Os processos são morosos, os planos de recuperação judicial complexos e os deságios e prazos de carência são abusivos
Em contraponto, o princípio da preservação da empresa, norteador do espírito da lei, não pode ser absoluto nem servir como pretexto para o enriquecimento indevido de empresários ou merecer a complacência do Judiciário com a má gestão da devedora em recuperação. A ineficiência da lei é inquestionável, uma vez que, repetimos, são raros os casos de êxito nesse tipo de processo.
O princípio em questão se aplica a empresas viáveis e com potencial de soerguimento. Se assim não for, decorre do mesmo espírito da Lei de Recuperação que a empresa inviável deve dar lugar a outra, capaz de fomentar a atividade econômica, movimentar o comércio, gerar empregos e atender ao mercado.
É premente alterar a legislação, para que o instituto da recuperação judicial não seja desvirtuado e atinja o objetivo proposto pelo legislador quando de sua concepção. Sugestão conhecida e importante seria a obrigatoriedade de se criar um comitê de credores quando do deferimento da recuperação judicial, para que as atividades da empresa sejam fiscalizadas não só pelo administrador judicial, mas também pelos credores representantes de todas as classes, principais interessados na revitalização da devedora.

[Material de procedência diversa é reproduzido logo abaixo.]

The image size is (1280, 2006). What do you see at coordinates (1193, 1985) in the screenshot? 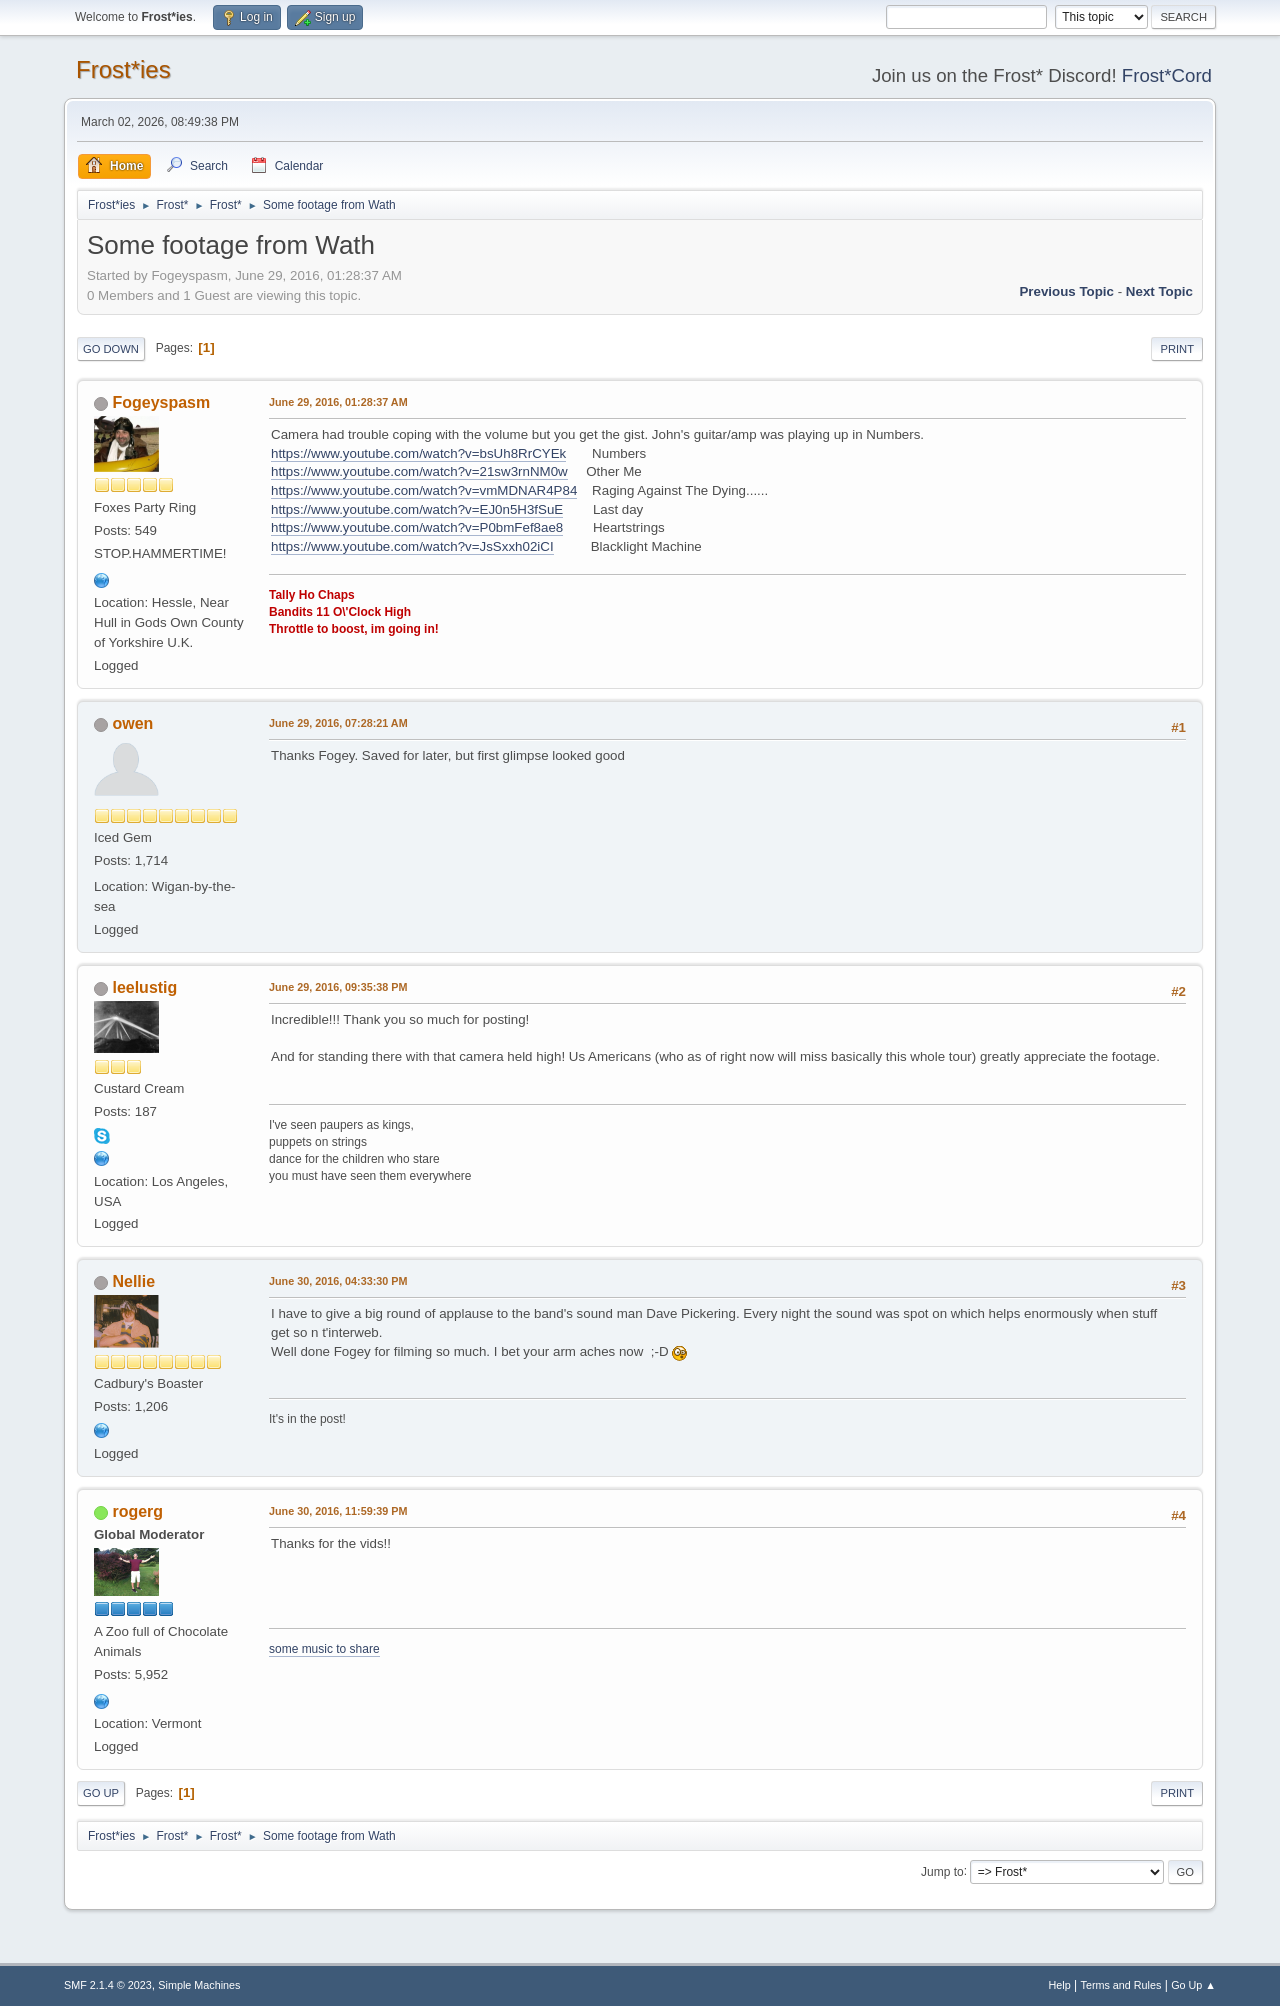
I see `Go Up ▲` at bounding box center [1193, 1985].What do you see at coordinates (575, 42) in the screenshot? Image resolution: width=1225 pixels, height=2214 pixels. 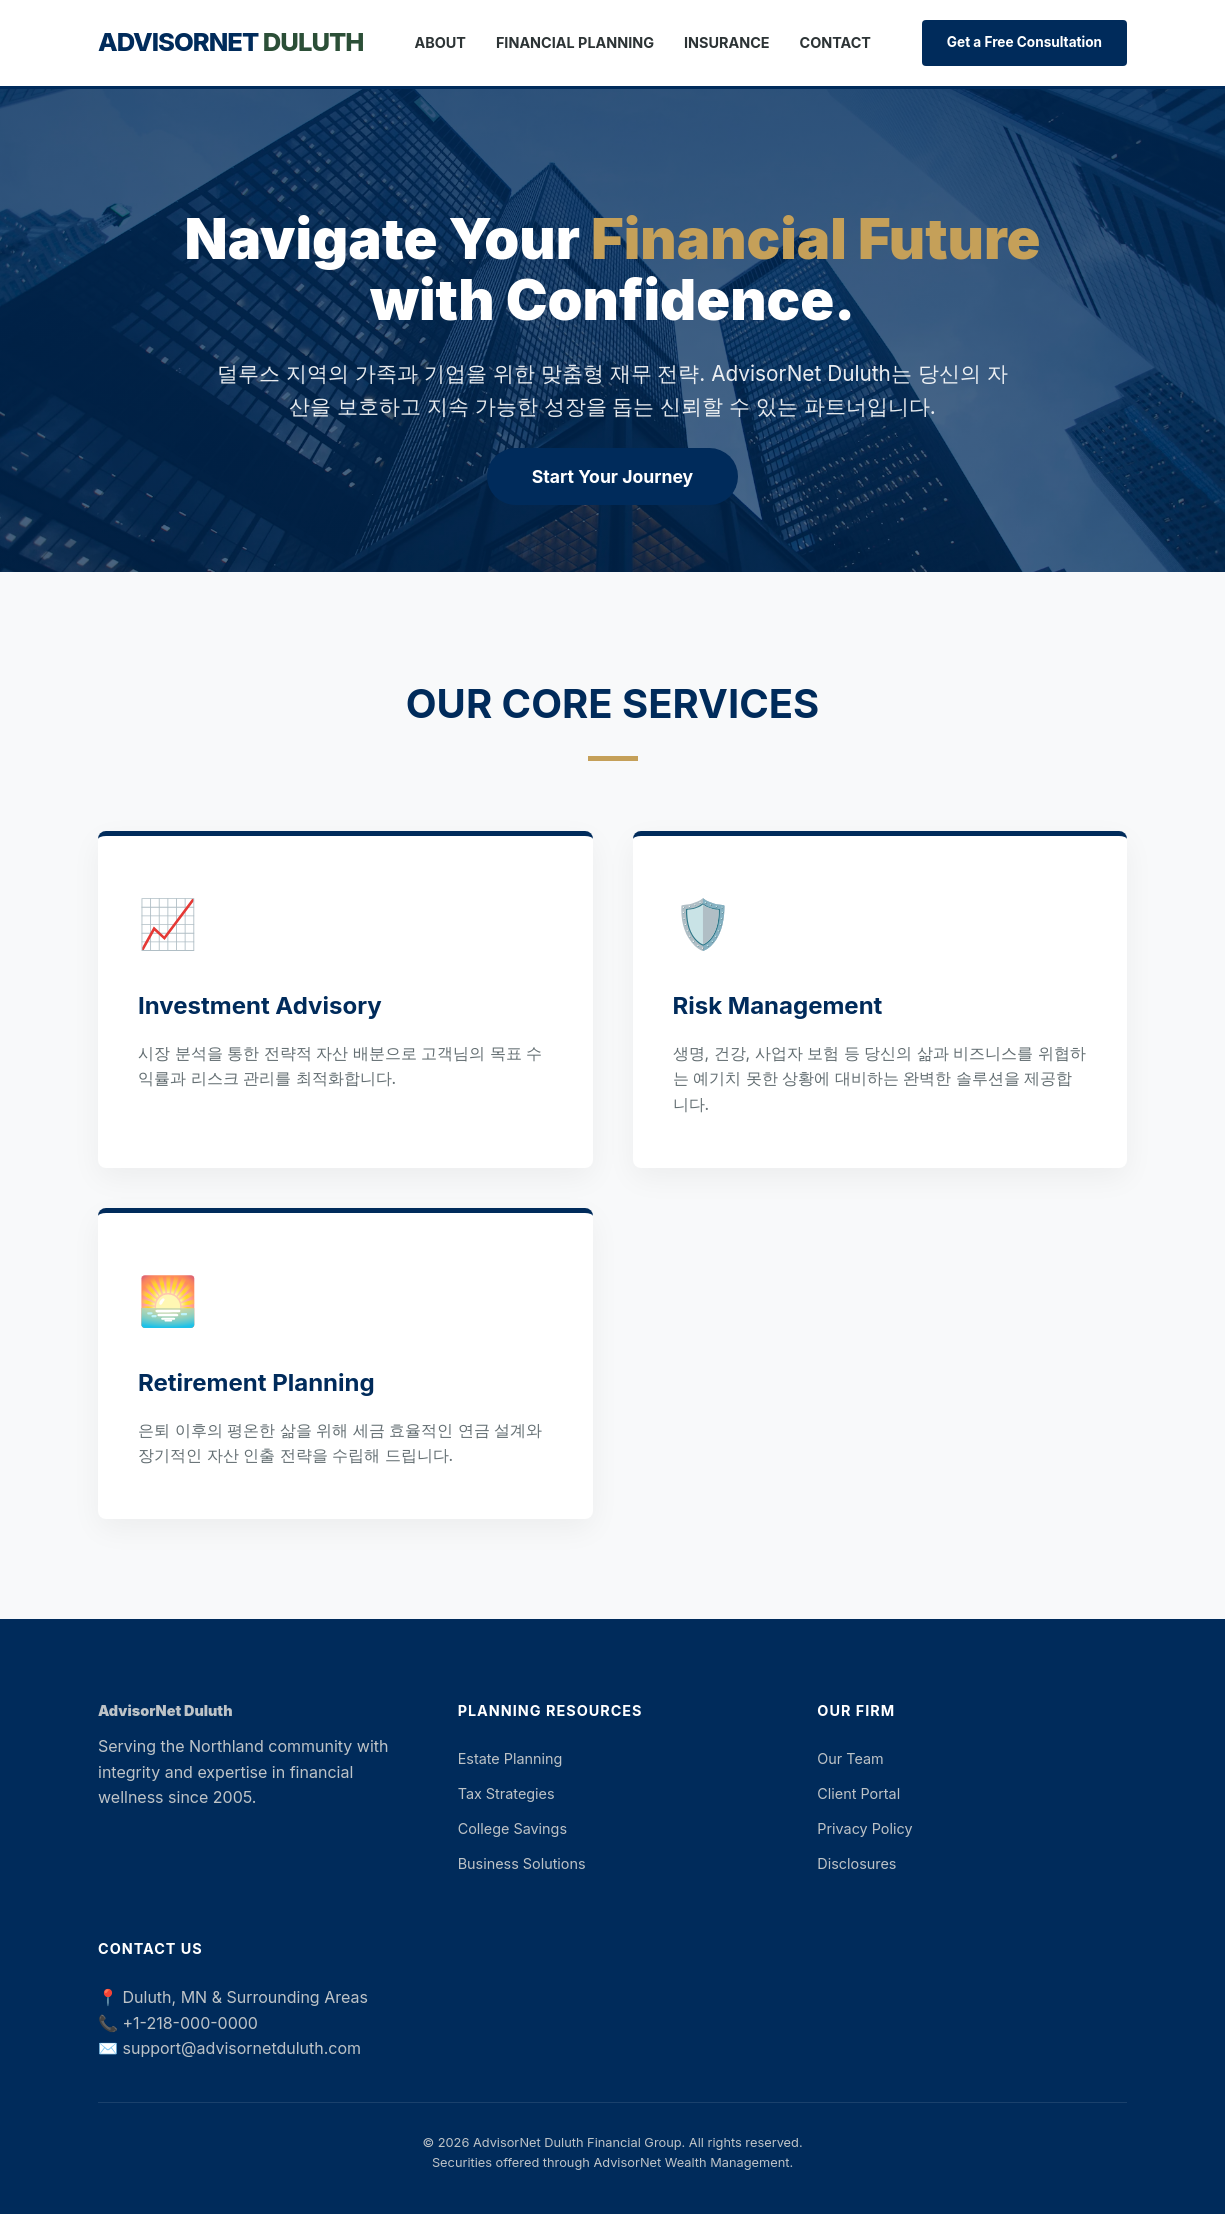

Considerando que a empresa postulante da recuperação judicial não tenha condições de se reerguer se for mantida a gestão que a levou ao enfraquecimento, uma alteração relevante seria afastar seus controladores até a aprovação do plano, substituindo-os por profissionais habilitados a gerir a crise econômico-financeira instalada, implementando medidas concretas no sentido de sua preservação.
O que se tem visto é que as empresas em recuperação judicial acabam despendendo valores expressivos para elaborar os planos que as tirariam da crise, contratando consultorias especializadas, mas mantendo na gestão e na concepção das medidas saneadoras de suas atuais dificuldades os administradores que não tiveram condições de mantê-las saudáveis. Portanto, gastando inocuamente o que ainda sobrou. Isso precisa ser corrigido e, para tanto, é imprescindível alterar o texto legal.
Os processos são morosos, os planos de recuperação judicial complexos, os deságios propostos e os prazos de carência para pagamento dos créditos são abusivos e, não obstante vedação legal de sua extirpação, a supressão das garantias reais dos credores é recorrente. Assim, não há como negar o insucesso do instituto.
Nesta década, a corrida de empresas aos tribunais para se valerem da recuperação judicial como tábua de salvação mostrou que a lei não atingiu o objetivo que pretendia. Há inclusive empresas que, encerrada a recuperação judicial e vislumbrando um cenário ainda desalentador, entraram com novo pedido, com o mesmo objetivo de se reerguer. Seria uma “re-recuperação”.
O atual cenário de crise político-econômica tem impacto direto no cumprimento dos planos de recuperação judicial que foram aprovados e homologados no período de maior crescimento do país. Assim, os estudos de viabilidade econômica das empresas em dificuldades realizados no cenário anterior podem não mais se sustentar e, diante disso, abre-se caminho para a perigosa tendência da “re-recuperação” judicial.
A adequada alteração do texto legal concorrerá para que a empresa realmente viável se recupere, preservando-se a fonte produtora, o emprego dos trabalhadores e os interesses dos credores e cumprindo-se sua preservação, sua função social e o estímulo à atividade econômica.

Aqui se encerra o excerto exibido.